## WORK REQUIRED
In the entries below, find the line with "Für Lehrkräfte" and the line with "Radio Presidente Ibañez, Una". Repeat exactly everything between them, those two lines included, but not the pictures.

## AVAILABLE DATA
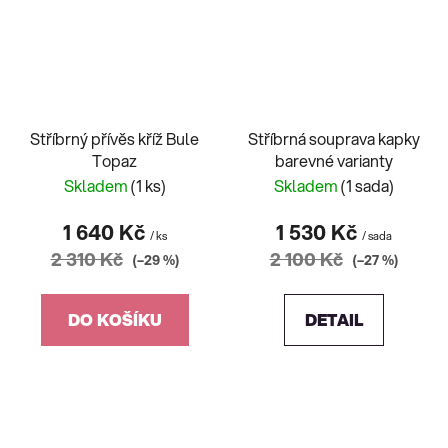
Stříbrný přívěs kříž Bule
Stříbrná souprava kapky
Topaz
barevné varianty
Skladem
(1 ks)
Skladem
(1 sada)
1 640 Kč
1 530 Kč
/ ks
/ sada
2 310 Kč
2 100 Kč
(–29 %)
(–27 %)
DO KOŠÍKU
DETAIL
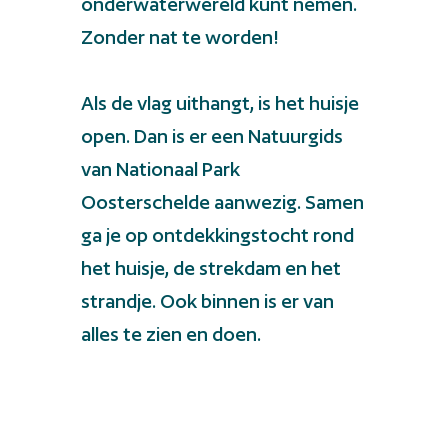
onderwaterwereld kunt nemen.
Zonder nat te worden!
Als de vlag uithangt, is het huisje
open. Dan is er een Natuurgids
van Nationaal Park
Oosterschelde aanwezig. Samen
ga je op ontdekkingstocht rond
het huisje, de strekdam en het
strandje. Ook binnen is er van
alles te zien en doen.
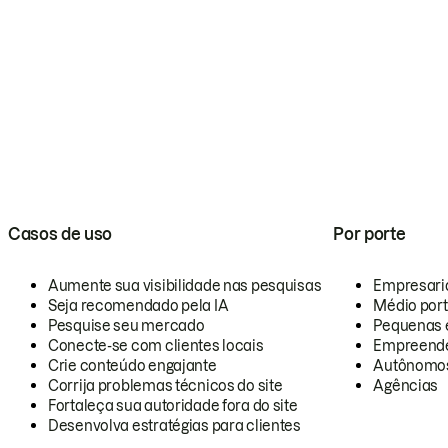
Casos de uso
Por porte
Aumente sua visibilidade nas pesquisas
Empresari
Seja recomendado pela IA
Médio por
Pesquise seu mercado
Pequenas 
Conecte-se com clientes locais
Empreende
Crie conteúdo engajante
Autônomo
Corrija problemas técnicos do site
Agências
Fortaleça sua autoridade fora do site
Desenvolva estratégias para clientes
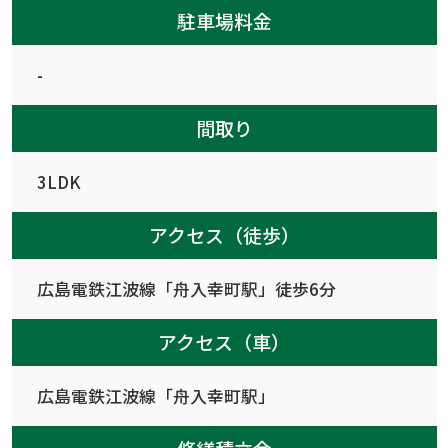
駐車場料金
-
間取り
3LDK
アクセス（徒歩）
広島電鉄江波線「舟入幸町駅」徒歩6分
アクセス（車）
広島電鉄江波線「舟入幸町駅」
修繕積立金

...

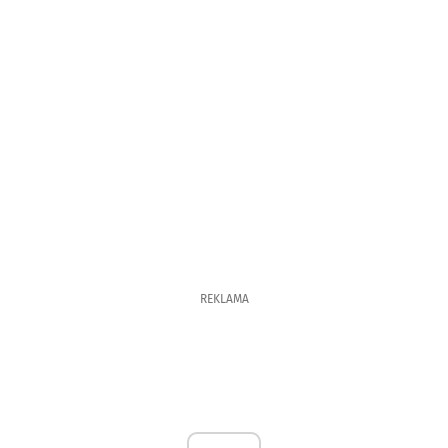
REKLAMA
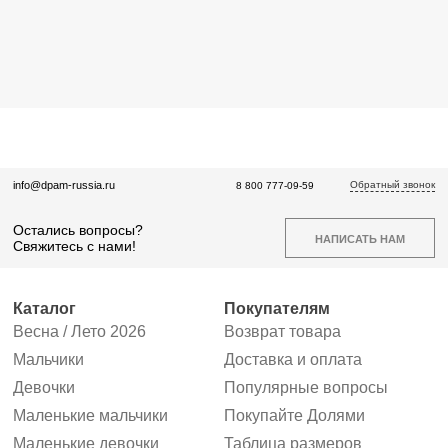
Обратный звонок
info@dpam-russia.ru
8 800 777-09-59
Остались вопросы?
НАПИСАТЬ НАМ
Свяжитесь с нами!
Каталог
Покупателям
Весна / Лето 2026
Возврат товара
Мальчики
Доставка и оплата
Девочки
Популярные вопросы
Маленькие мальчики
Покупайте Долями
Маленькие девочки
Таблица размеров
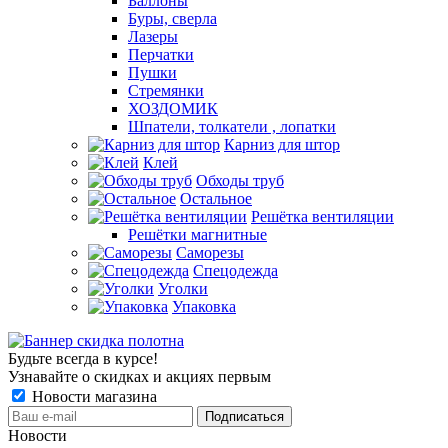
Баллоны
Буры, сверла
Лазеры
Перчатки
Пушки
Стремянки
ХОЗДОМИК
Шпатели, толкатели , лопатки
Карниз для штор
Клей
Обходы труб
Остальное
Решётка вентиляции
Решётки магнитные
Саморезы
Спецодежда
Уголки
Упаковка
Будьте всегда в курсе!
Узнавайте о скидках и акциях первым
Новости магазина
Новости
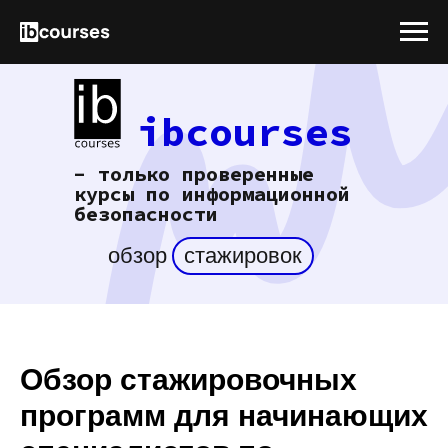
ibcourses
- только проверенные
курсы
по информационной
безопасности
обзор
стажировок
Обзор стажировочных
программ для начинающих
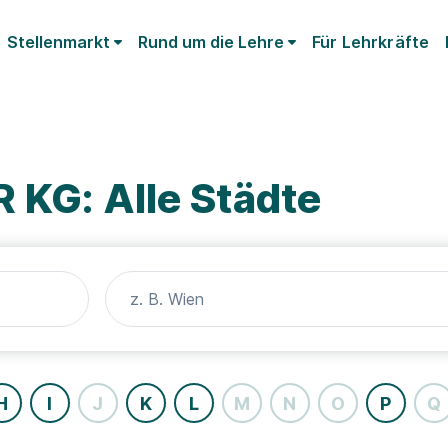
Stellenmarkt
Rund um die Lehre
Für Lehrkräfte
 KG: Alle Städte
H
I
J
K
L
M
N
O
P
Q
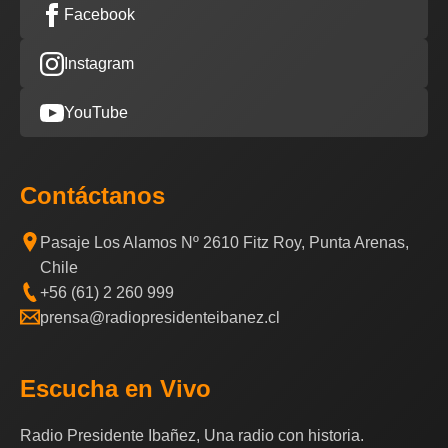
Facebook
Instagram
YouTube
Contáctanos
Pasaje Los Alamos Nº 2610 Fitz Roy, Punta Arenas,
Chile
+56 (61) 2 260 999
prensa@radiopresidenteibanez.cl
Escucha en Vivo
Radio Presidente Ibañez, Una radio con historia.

## OUTPUT
Für Lehrkräfte
 KG: Alle Städte
H
I
J
K
L
M
N
O
P
Q
Facebook
Instagram
YouTube
Contáctanos
Pasaje Los Alamos Nº 2610 Fitz Roy, Punta Arenas,
Chile
+56 (61) 2 260 999
prensa@radiopresidenteibanez.cl
Escucha en Vivo
Radio Presidente Ibañez, Una radio con historia.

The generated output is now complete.